**What to produce**
Find the line that contains "Decreto Nº 081/2021 - Declara" in the entries below. Write out that line and all that follow it, unchanged and alone.

[Recorded data]
○ ○ ○ ○ ○ ○ ○
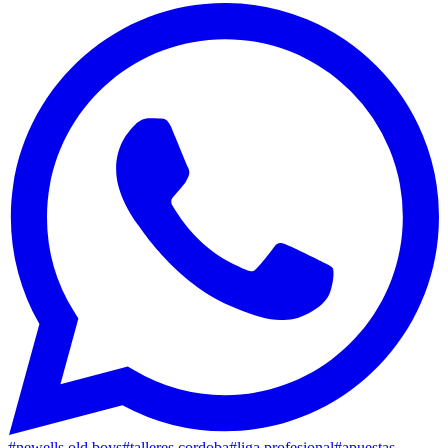
#
newells old boys
#
talleres cordoba
#
liga profesional
#
apuestas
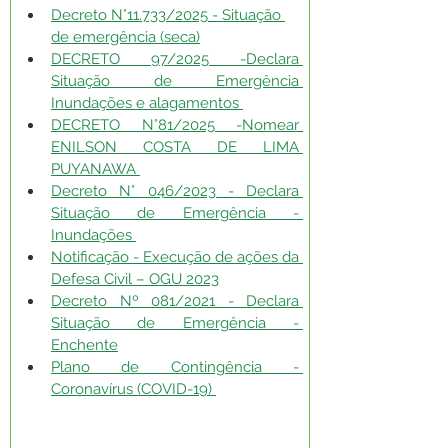
Decreto N°11.733/2025 - Situação 
de emergência (seca)
DECRETO 97/2025 -Declara 
Situação de Emergência 
Inundações e alagamentos 
DECRETO N°81/2025 -Nomear 
ENILSON COSTA DE LIMA 
PUYANAWA 
Decreto N° 046/2023 - Declara 
Situação de Emergência - 
Inundações 
Notificação - Execução de ações da 
Defesa Civil – OGU 2023
Decreto Nº 081/2021 - Declara 
Situação de Emergência - 
Enchente
Plano de Contingência - 
Coronavírus (COVID-19)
○ ○ ○ ○ ○ ○ ○
**Solution to this exercise**
Decreto Nº 081/2021 - Declara 
Situação de Emergência - 
Enchente
Plano de Contingência - 
Coronavírus (COVID-19)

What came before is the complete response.